For those looking to stay relevant, the focus should be on building “cognitive cores” and mastering the “autonomy slider.” This means moving away from “vibe coding”—where you simply ask a model to “make this work”—and toward a deep understanding of the underlying architectures. By building things from scratch, without copy-pasting, you force yourself to come to terms with the micro-details that define true expertise.
Ultimately, the goal is a future where humans and AI exist in a “Starfleet Academy” ecosystem. In this future, learning is trivial, desirable, and accessible to everyone. While the machines may eventually handle the heavy lifting of invention and industry, the human drive to understand the universe will remain a core part of our identity, much like we still value physical strength in the age of the bulldozer.
Q&A
Q1: Why does Andrej prefer the “decade” timeline over the “year” timeline?
A: Because of the “march of nines.” Achieving the first 90% of a demo is easy, but getting to the 99.9% reliability required for an “employee-grade” agent takes years of fixing edge cases and refining memory.
Q2: What is “micrograd” and why is it important for learning?
A: It is a 100-line Python implementation of backpropagation. It captures the “first-order” intellectual essence of neural networks, proving that the core of AI is simple, while everything else (Tensors, CUDA) is just about efficiency.
Q3: How does the “sucking supervision through a straw” analogy apply to RL?
A: It describes how we give a model a tiny bit of feedback (a single reward number) for a very long sequence of actions. It’s a low-bandwidth signal that makes it hard for the model to know exactly which step was actually good.
Q4: Will AI cause a massive spike in the GDP growth rate?
A: Andrej is skeptical.

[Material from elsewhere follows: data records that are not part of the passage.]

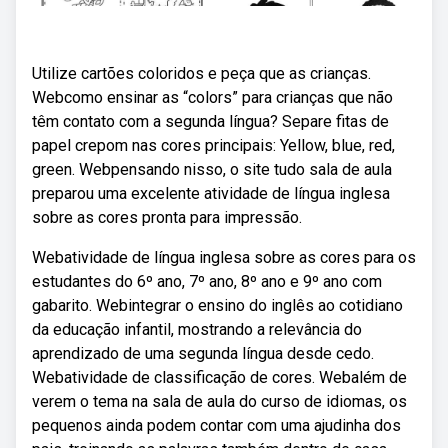
Utilize cartões coloridos e peça que as crianças.
Webcomo ensinar as “colors” para crianças que não
têm contato com a segunda língua? Separe fitas de
papel crepom nas cores principais: Yellow, blue, red,
green. Webpensando nisso, o site tudo sala de aula
preparou uma excelente atividade de língua inglesa
sobre as cores pronta para impressão.
Webatividade de língua inglesa sobre as cores para os
estudantes do 6º ano, 7º ano, 8º ano e 9º ano com
gabarito. Webintegrar o ensino do inglês ao cotidiano
da educação infantil, mostrando a relevância do
aprendizado de uma segunda língua desde cedo.
Webatividade de classificação de cores. Webalém de
verem o tema na sala de aula do curso de idiomas, os
pequenos ainda podem contar com uma ajudinha dos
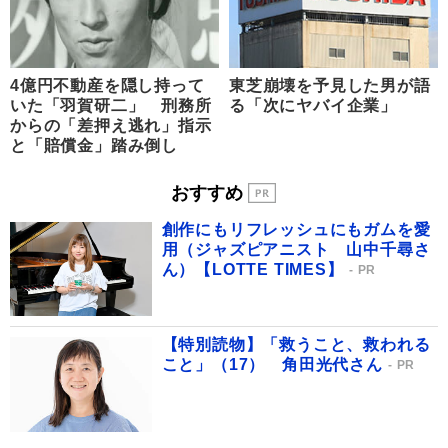
4億円不動産を隠し持って
東芝崩壊を予見した男が語
いた「羽賀研二」 刑務所
る「次にヤバイ企業」
からの「差押え逃れ」指示
と「賠償金」踏み倒し
おすすめ
創作にもリフレッシュにもガムを愛
用（ジャズピアニスト 山中千尋さ
ん）【LOTTE TIMES】
PR
【特別読物】「救うこと、救われる
こと」（17） 角田光代さん
PR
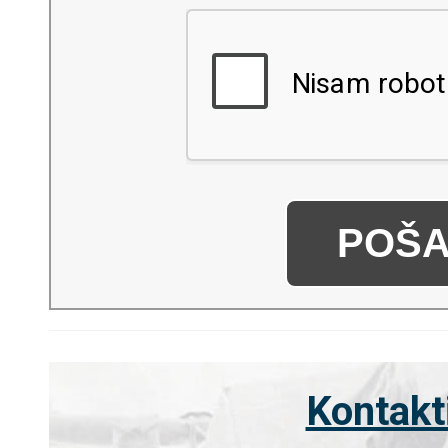
POŠA
Kontakt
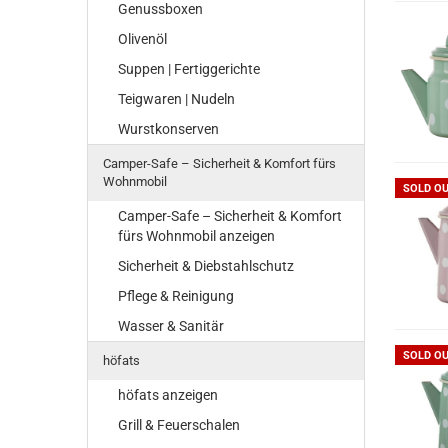
Genussboxen
Olivenöl
Suppen | Fertiggerichte
Teigwaren | Nudeln
Wurstkonserven
Camper-Safe – Sicherheit & Komfort fürs
Wohnmobil
SOLD O
Camper-Safe – Sicherheit & Komfort
fürs Wohnmobil anzeigen
Sicherheit & Diebstahlschutz
Pflege & Reinigung
Wasser & Sanitär
SOLD O
höfats
höfats anzeigen
Grill & Feuerschalen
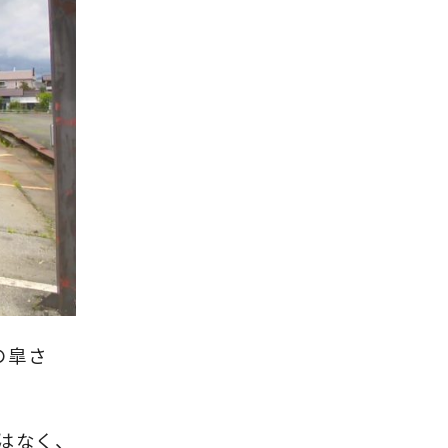
の皐さ
はなく、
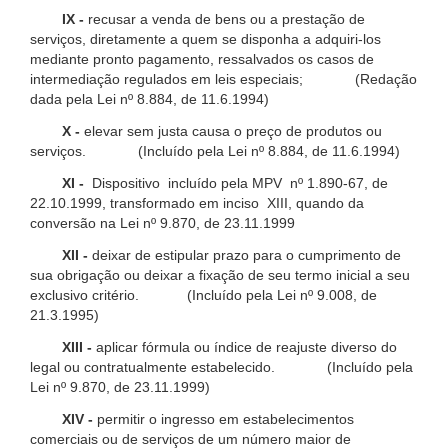
IX -
recusar a venda de bens ou a prestação de
serviços, diretamente a quem se disponha a adquiri-los
mediante pronto pagamento, ressalvados os casos de
intermediação regulados em leis especiais; (Redação
dada pela Lei nº 8.884, de 11.6.1994)
X -
elevar sem justa causa o preço de produtos ou
serviços. (Incluído pela Lei nº 8.884, de 11.6.1994)
XI -
Dispositivo incluído pela MPV nº 1.890-67, de
22.10.1999, transformado em inciso XIII, quando da
conversão na Lei nº 9.870, de 23.11.1999
XII -
deixar de estipular prazo para o cumprimento de
sua obrigação ou deixar a fixação de seu termo inicial a seu
exclusivo critério. (Incluído pela Lei nº 9.008, de
21.3.1995)
XIII -
aplicar fórmula ou índice de reajuste diverso do
legal ou contratualmente estabelecido. (Incluído pela
Lei nº 9.870, de 23.11.1999)
XIV -
permitir o ingresso em estabelecimentos
comerciais ou de serviços de um número maior de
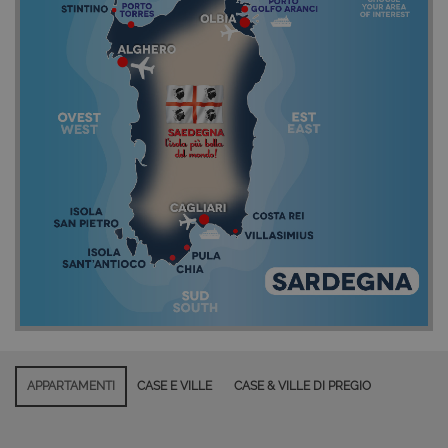
APPARTAMENTI
CASE E VILLE
CASE & VILLE DI PREGIO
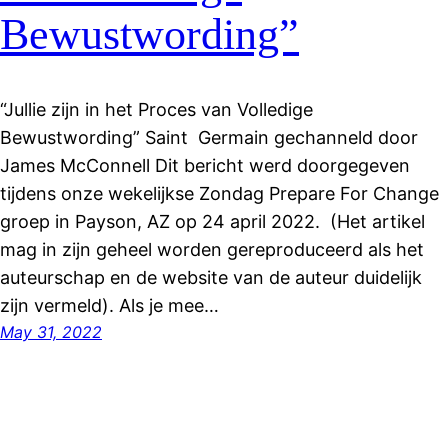
Bewustwording”
“Jullie zijn in het Proces van Volledige
Bewustwording” Saint Germain gechanneld door
James McConnell Dit bericht werd doorgegeven
tijdens onze wekelijkse Zondag Prepare For Change
groep in Payson, AZ op 24 april 2022. (Het artikel
mag in zijn geheel worden gereproduceerd als het
auteurschap en de website van de auteur duidelijk
zijn vermeld). Als je mee…
May 31, 2022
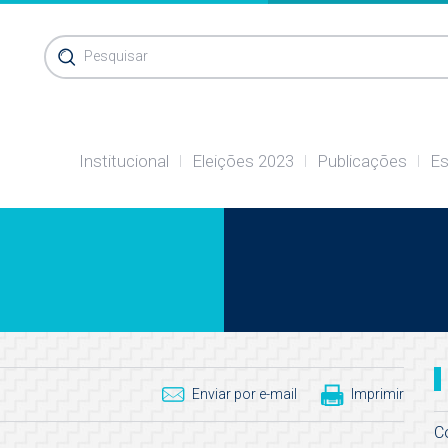
Pesquisar
Institucional
Eleições 2023
Publicações
Es
Enviar por e-mail
Imprimir
C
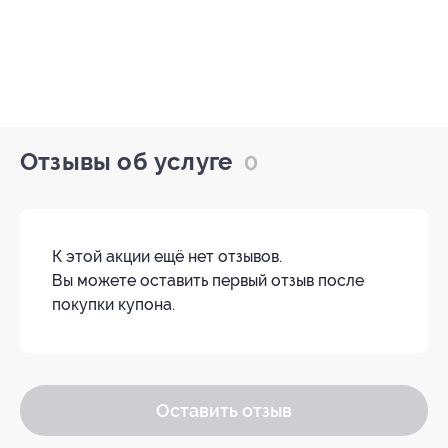
Отзывы об услуге
0
К этой акции ещё нет отзывов.
Вы можете оставить первый отзыв после
покупки купона.
Оставить отзыв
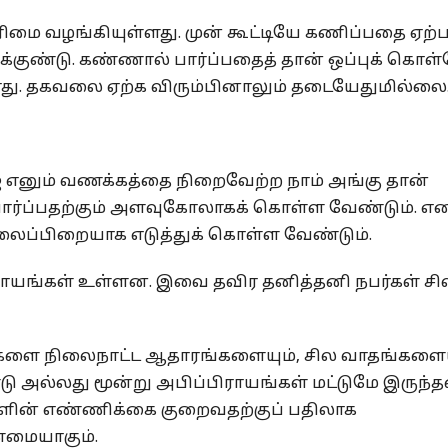
 உரிமை வழங்கியுள்ளது. முன் கூட்டியே கணிப்பதை ஏற்
க்குண்டு. கண்ணால் பார்ப்பதைத் தான் ஒப்புக் கொள
ியாது. தகவலை ஏற்க விரும்பினாலும் தடையேதுமில்லை
எனும் வணக்கத்தை நிறைவேற்ற நாம் அங்கு தான்
பார்ப்பதற்கும் அளவுகோலாகக் கொள்ள வேண்டும். 
லைப்பிறையாக எடுத்துக் கொள்ள வேண்டும்.
ராயங்கள் உள்ளன. இவை தவிர தனித்தனி நபர்கள் சி
களை நிலைநாட்ட ஆதாரங்களையும், சில வாதங்களைய
டு அல்லது மூன்று அபிப்பிராயங்கள் மட்டுமே இருந்
்களின் எண்ணிக்கை குறைவதற்குப் பதிலாக
்மையாகும்.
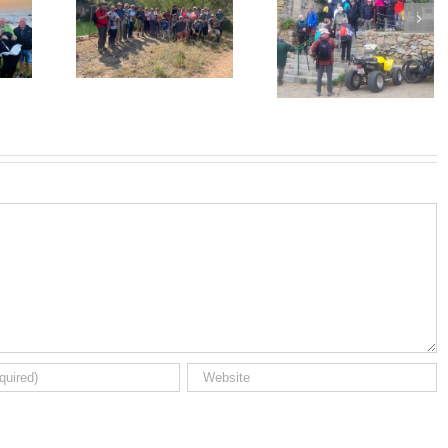
3ª Assemblea
Circular
Associacions
Alforja Riudecols
g 2026
Amics Camí San
Maig 2026
Jaume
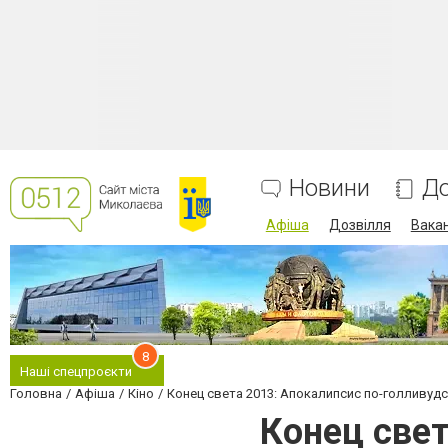
Новини
До
Афіша
Дозвілля
Вакан
8
Наші спецпроєкти
Головна
Афіша
Кіно
Конец света 2013: Апокалипсис по-голливуд
Конец свет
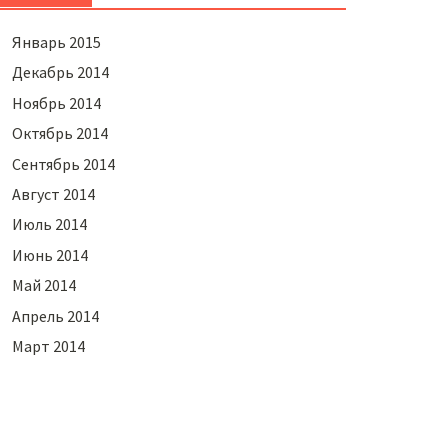
Январь 2015
Декабрь 2014
Ноябрь 2014
Октябрь 2014
Сентябрь 2014
Август 2014
Июль 2014
Июнь 2014
Май 2014
Апрель 2014
Март 2014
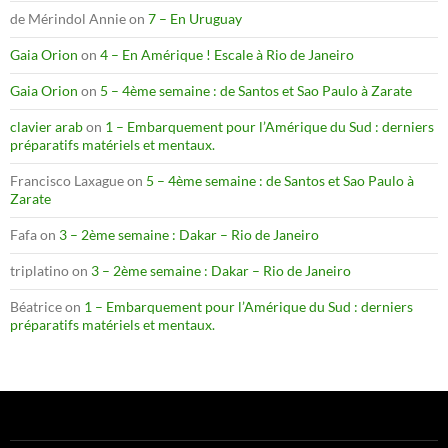
de Mérindol Annie
on
7 – En Uruguay
Gaia Orion
on
4 – En Amérique ! Escale à Rio de Janeiro
Gaia Orion
on
5 – 4ème semaine : de Santos et Sao Paulo à Zarate
clavier arab
on
1 – Embarquement pour l’Amérique du Sud : derniers
préparatifs matériels et mentaux.
Francisco Laxague
on
5 – 4ème semaine : de Santos et Sao Paulo à
Zarate
Fafa
on
3 – 2ème semaine : Dakar – Rio de Janeiro
triplatino
on
3 – 2ème semaine : Dakar – Rio de Janeiro
Béatrice
on
1 – Embarquement pour l’Amérique du Sud : derniers
préparatifs matériels et mentaux.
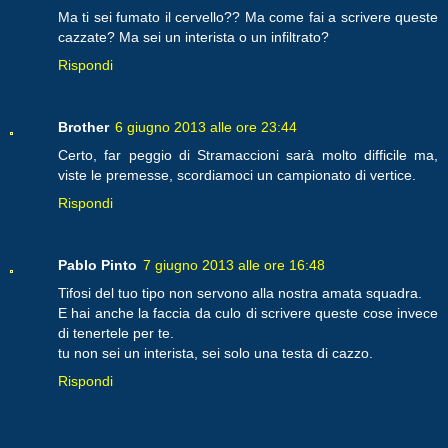
Ma ti sei fumato il cervello?? Ma come fai a scrivere queste
cazzate? Ma sei un interista o un infiltrato?
Rispondi
Brother
6 giugno 2013 alle ore 23:44
Certo, far peggio di Stramaccioni sarà molto difficile ma,
viste le premesse, scordiamoci un campionato di vertice.
Rispondi
Pablo Pinto
7 giugno 2013 alle ore 16:48
Tifosi del tuo tipo non servono alla nostra amata squadra.
E hai anche la faccia da culo di scrivere queste cose invece
di tenertele per te.
tu non sei un interista, sei solo una testa di cazzo.
Rispondi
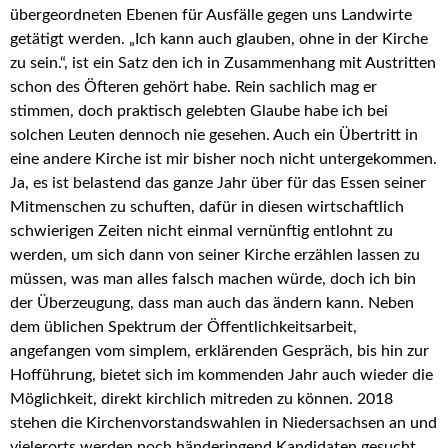
übergeordneten Ebenen für Ausfälle gegen uns Landwirte
getätigt werden. „Ich kann auch glauben, ohne in der Kirche
zu sein.“, ist ein Satz den ich in Zusammenhang mit Austritten
schon des Öfteren gehört habe. Rein sachlich mag er
stimmen, doch praktisch gelebten Glaube habe ich bei
solchen Leuten dennoch nie gesehen. Auch ein Übertritt in
eine andere Kirche ist mir bisher noch nicht untergekommen.
Ja, es ist belastend das ganze Jahr über für das Essen seiner
Mitmenschen zu schuften, dafür in diesen wirtschaftlich
schwierigen Zeiten nicht einmal vernünftig entlohnt zu
werden, um sich dann von seiner Kirche erzählen lassen zu
müssen, was man alles falsch machen würde, doch ich bin
der Überzeugung, dass man auch das ändern kann. Neben
dem üblichen Spektrum der Öffentlichkeitsarbeit,
angefangen vom simplem, erklärenden Gespräch, bis hin zur
Hofführung, bietet sich im kommenden Jahr auch wieder die
Möglichkeit, direkt kirchlich mitreden zu können. 2018
stehen die Kirchenvorstandswahlen in Niedersachsen an und
vielerorts werden noch händeringend Kandidaten gesucht.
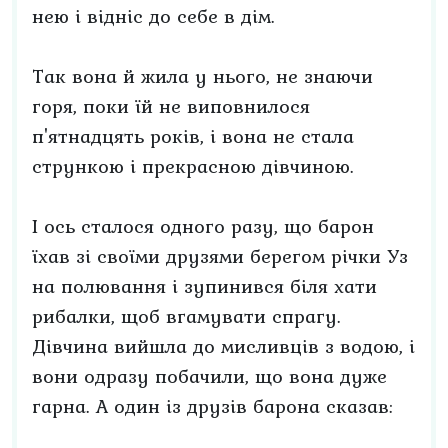
нею і відніс до себе в дім.
Так вона й жила у нього, не знаючи
горя, поки їй не виповнилося
п'ятнадцять років, і вона не стала
стрункою і прекрасною дівчиною.
І ось сталося одного разу, що барон
їхав зі своїми друзями берегом річки Уз
на полювання і зупинився біля хати
рибалки, щоб вгамувати спрагу.
Дівчина вийшла до мисливців з водою, і
вони одразу побачили, що вона дуже
гарна. А один із друзів барона сказав:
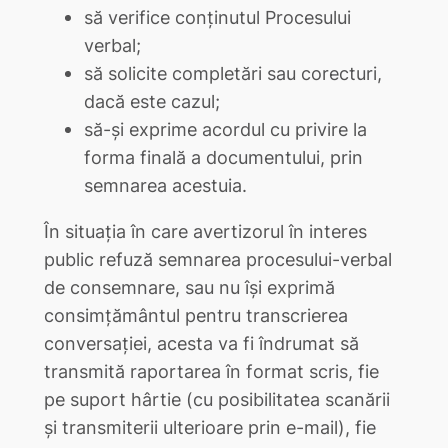
să verifice conținutul Procesului
verbal;
să solicite completări sau corecturi,
dacă este cazul;
să-și exprime acordul cu privire la
forma finală a documentului, prin
semnarea acestuia.
În situația în care avertizorul în interes
public refuză semnarea procesului-verbal
de consemnare, sau nu își exprimă
consimțământul pentru transcrierea
conversației, acesta va fi îndrumat să
transmită raportarea în format scris, fie
pe suport hârtie (cu posibilitatea scanării
și transmiterii ulterioare prin e-mail), fie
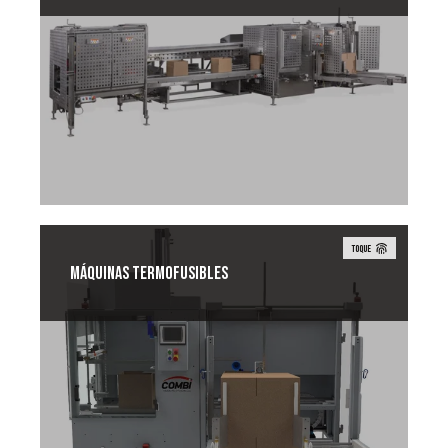
En la fabricación de alimentos, es
imprescindible que los sistemas de
envasado mantengan la seguridad y
pureza de los productos.
TOQUE
Máquinas termofusibles
Las formadoras y precintadoras de cajas
de cola caliente Combi ofrecen opciones
para el precintado de cajas con cola.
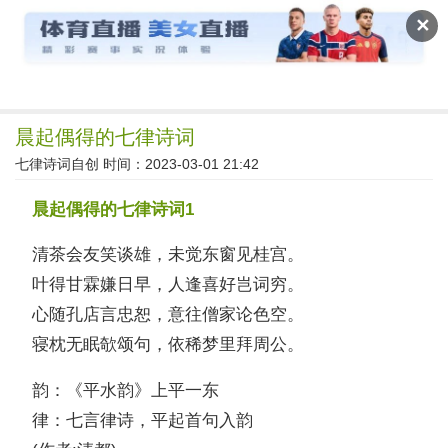
读文斋
✕
晨起偶得的七律诗词
七律诗词自创
时间：2023-03-01 21:42
晨起偶得的七律诗词1
清茶会友笑谈雄，未觉东窗见桂宫。
叶得甘霖嫌日早，人逢喜好岂词穷。
心随孔店言忠恕，意往僧家论色空。
寝枕无眠欹颂句，依稀梦里拜周公。
韵：《平水韵》上平一东
律：七言律诗，平起首句入韵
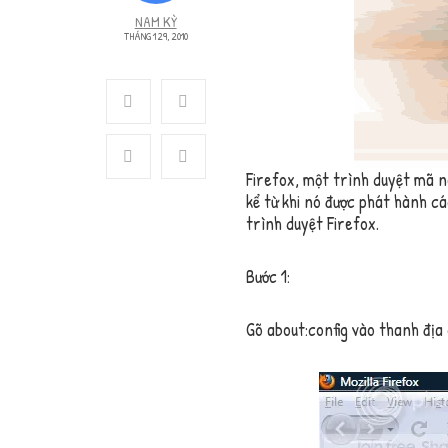
NAM KỲ
THÁNG 1 29, 2010
Firefox, một trình duyệt mã n
kể từ khi nó được phát hành c
trình duyệt Firefox.
Bước 1:
Gõ
about:config
vào thanh địa 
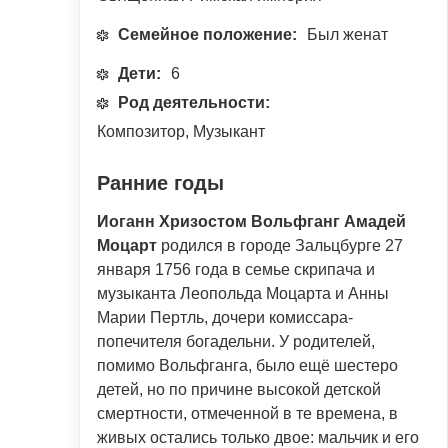
Семейное положение:
Был женат
Дети:
6
Род деятельности:
Композитор, Музыкант
Ранние годы
Иоганн Хризостом Вольфганг Амадей
Моцарт
родился в городе Зальцбурге 27
января 1756 года в семье скрипача и
музыканта Леопольда Моцарта и Анны
Марии Пертль, дочери комиссара-
попечителя богадельни. У родителей,
помимо Вольфганга, было ещё шестеро
детей, но по причине высокой детской
смертности, отмеченной в те времена, в
живых остались только двое: мальчик и его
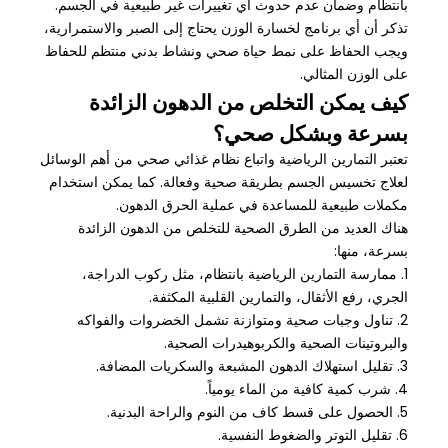
بانتظام وضمان عدم حدوث أي تغييرات غير طبيعية في الجسم.
تذكر أن أي برنامج لخسارة الوزن يحتاج إلى الصبر والاستمرارية،
ويجب الحفاظ على نمط حياة صحي ونشاط بدني منتظم للحفاظ
على الوزن المثالي.
كيف يمكن التخلص من الدهون الزائدة
بسرعة وبشكل صحي؟
تعتبر التمارين الرياضية واتباع نظام غذائي صحي من أهم الوسائل
لعلاج تخسيس الجسم بطريقة صحية وفعالة. كما يمكن استخدام
مكملات طبيعية للمساعدة في عملية الحرق الدهون.
هناك العديد من الطرق الصحية للتخلص من الدهون الزائدة
بسرعة، منها:
1. ممارسة التمارين الرياضية بانتظام، مثل ركوب الدراجة،
الجري، رفع الأثقال، والتمارين القلبية المكثفة.
2. تناول وجبات صحية ومتوازنة تشمل الخضروات والفواكه
والبروتينات الصحية والكربوهيدرات الصحية.
3. تقليل استهلاك الدهون المشبعة والسكريات المضافة.
4. شرب كمية كافية من الماء يومياً.
5. الحصول على قسط كاف من النوم والراحة البدنية.
6. تقليل التوتر والضغوط النفسية.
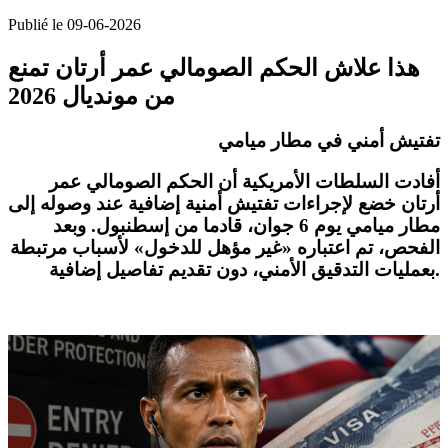
Publié le 09-06-2026
هذا علاش الحكم الصومالي عمر أرتان تمنع
من مونديال 2026
تفتيش أمني في مطار ميامي
أفادت السلطات الأمريكية أن الحكم الصومالي عمر
أرتان خضع لإجراءات تفتيش أمنية إضافية عند وصوله إلى
مطار ميامي يوم 6 جوان، قادما من إسطنبول. وبعد
الفحص، تم اعتباره «غير مؤهل للدخول» لأسباب مرتبطة
بعمليات التدقيق الأمني، دون تقديم تفاصيل إضافية.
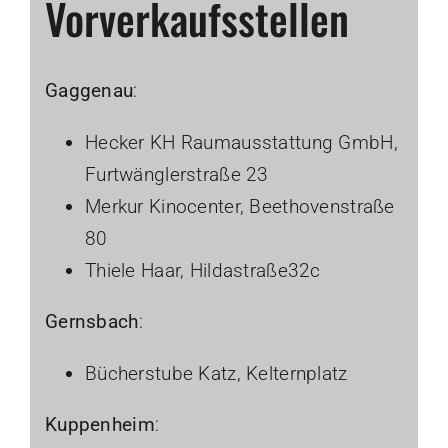
Vorverkaufsstellen
Gaggenau
:
Hecker KH Raumausstattung GmbH,
Furtwänglerstraße 23
Merkur Kinocenter, Beethovenstraße
80
Thiele Haar, Hildastraße32c
Gernsbach
:
Bücherstube Katz, Kelternplatz
Kuppenheim
:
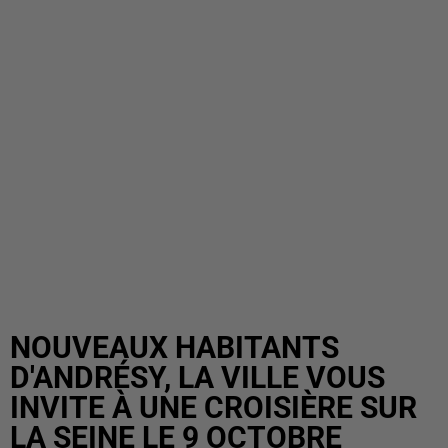
NOUVEAUX HABITANTS
D'ANDRÉSY, LA VILLE VOUS
INVITE À UNE CROISIÈRE SUR
LA SEINE LE 9 OCTOBRE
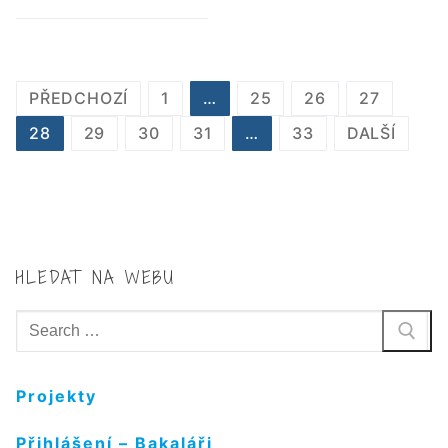
STRÁNKOVÁNÍ
PŘEDCHOZÍ
1
…
25
26
27
PŘÍSPĚVKŮ
28
29
30
31
…
33
DALŠÍ
HLEDAT NA WEBU
Hledat:
Projekty
Přihlášení – Bakaláři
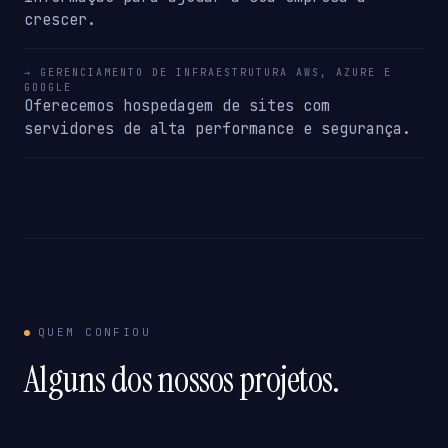
crescer.
→ GERENCIAMENTO DE INFRAESTRUTURA AWS, AZURE E
GOOGLE
Oferecemos hospedagem de sites com
servidores de alta performance e segurança.
QUEM CONFIOU
Alguns dos nossos projetos.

He sees AI as continuous with the history of computing. Just as the internet didn’t break the 2% growth trend, AI will likely just help us stay on that exponential curve as it gets steeper.
Q5: What is the “curse of knowledge” in education?
A: It’s the phenomenon where experts can no longer put themselves in the shoes of a beginner. They use jargon and skip “obvious” steps that are actually the primary friction points for a new student.
Q6: Why is physics recommended as the primary education for AI engineers?
A: Physics teaches you to build models and abstractions (like the “spherical cow”). It trains the brain to ignore noise and focus on the fundamental frequencies and first-order terms of any complex system.
Q7: What is the difference between “vibe coding” and “agentic coding”?
A: Vibe coding is asking an AI to “implement this” and hoping for the best. Agentic coding involves the AI acting as an architect that understands the repository style, avoids deprecated APIs, and integrates custom synchronization routines without adding “slop.”